Chapter 7 is the conclusion, in which Parham reiterates the importance of palimpsests and competing racial systems and how this is different from the current debates about how the US racial system is responding to Latin American and other immigrants. She stresses the importance of the dynamics of racial systems and the competition between them as people struggle to define their place in society. She also emphasizes that these dynamics and struggles play out differently in different places depending both on the mix of groups in a place and the history of the place. She argues, I believe correctly, that the palimpsest concept is an important corrective to theories of immigrant assimilation, even segmented assimilation theory, in its overt recognition of race and its theorizing of struggles between racial systems, not just immigrants’ assimilation into a static racial system. She argues that treating European immigrants as the theoretical baseline has made it impossible to provide an adequate theorizing of race and immigration.

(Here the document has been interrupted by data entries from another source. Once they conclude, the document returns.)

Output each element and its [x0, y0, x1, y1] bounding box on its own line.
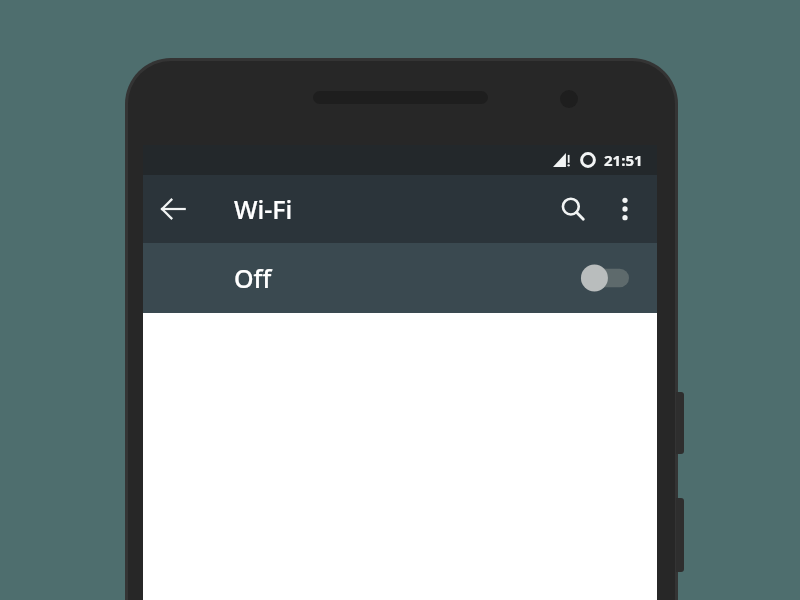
staticText: Off: [234, 261, 272, 295]
button[interactable]: Off: [143, 243, 657, 313]
staticText: 21:51: [604, 150, 643, 170]
staticText: Wi-Fi: [234, 192, 293, 226]
button[interactable]: Back: [147, 183, 199, 235]
button[interactable]: Search: [547, 183, 599, 235]
button[interactable]: More options: [599, 183, 651, 235]
other: Wi-Fi toggle, Off: [577, 258, 641, 298]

She argues that the Creole case and the concept of racial palimpsests are necessary correctives for understanding racial construction and reconstruction in the current period. She argues that Miami, parts of New York City, and Los Angeles are places where Latin/Caribbean racial systems are being superimposed over the binary Anglo-American system. She also calls attention to the specific history of Miami, Los Angeles, and other areas of the South West where the older Spanish racial system never entirely disappeared and the Anglo-American system was never hegemonic.
Parham does not do everything. Her empirical focus is Louisiana, the Caribbean, and racial definitions involving mixtures of European and African ancestry. She ignores indigenous people and Asians entirely and does not directly reference the annexation of northern Mexico as another place where palimpsests would clearly be present. But I find the racial palimpsest concept and its attendant idea that people struggle over racial systems themselves, not just over their place in a particular system, and the idea that racial systems can be in competition, to be exciting and promising as tools for understanding the ongoing social construction of race.
This is a wonderful book. Graduate students here at Madison who read it for a course in comparative historical methods thought it was one of the best books they read. The book is a major undertaking that Parham began as her “second” post-PhD project and worked on for years as a labor of love until it was really done. Its scholarship is wide-ranging, meticulous and deep. It sheds light on many important aspects of US history that have not been previously seen. It is beautifully written. Its theoretical argument is fresh and important.
Angel Adams Parham is an associate professor of sociology at Loyola University of New Orleans.